[Transcribed page contents]
---
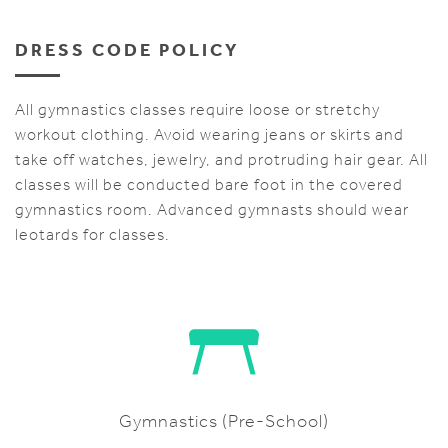
DRESS CODE POLICY
All gymnastics classes require loose or stretchy
workout clothing. Avoid wearing jeans or skirts and
take off watches, jewelry, and protruding hair gear. All
classes will be conducted bare foot in the covered
gymnastics room. Advanced gymnasts should wear
leotards for classes.
Gymnastics (Pre-School)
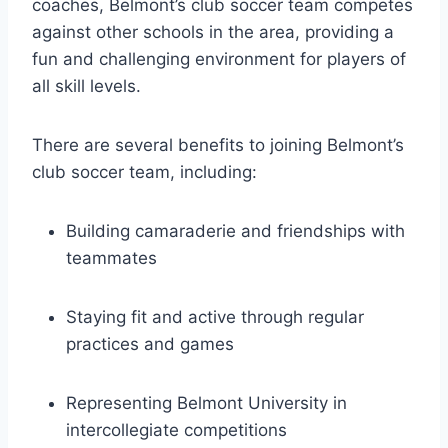
coaches, Belmont’s ⁢club soccer team competes
against⁢ other schools ‍in the area, providing a
fun and challenging environment for players of
all ⁢skill levels.
There are several benefits to joining Belmont’s
club soccer team, including:
Building camaraderie and friendships with
teammates
Staying fit and active through⁣ regular
practices and games
Representing Belmont University in
‌intercollegiate competitions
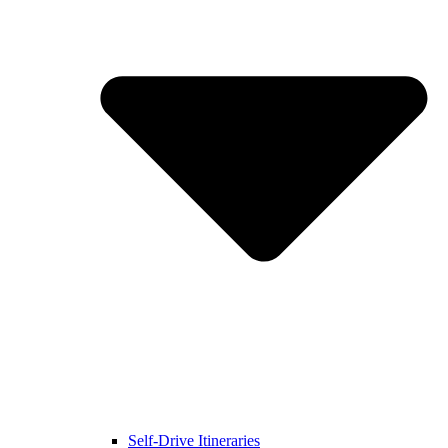
Self-Drive Itineraries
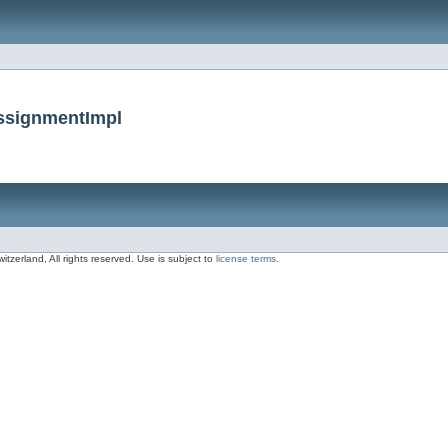
AssignmentImpl
zerland, All rights reserved. Use is subject to
license terms
.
---
# Problem
Copy the data exactly. Any picture it contains is to be omitted.

# Written answer
DRESS CODE POLICY
All gymnastics classes require loose or stretchy
workout clothing. Avoid wearing jeans or skirts and
take off watches, jewelry, and protruding hair gear. All
classes will be conducted bare foot in the covered
gymnastics room. Advanced gymnasts should wear
leotards for classes.
Gymnastics (Pre-School)
coaches, Belmont’s ⁢club soccer team competes
against⁢ other schools ‍in the area, providing a
fun and challenging environment for players of
all ⁢skill levels.
There are several benefits to joining Belmont’s
club soccer team, including:
Building camaraderie and friendships with
teammates
Staying fit and active through⁣ regular
practices and games
Representing Belmont University in
‌intercollegiate competitions
Self-Drive Itineraries
AssignmentImpl
zerland, All rights reserved. Use is subject to
license terms
.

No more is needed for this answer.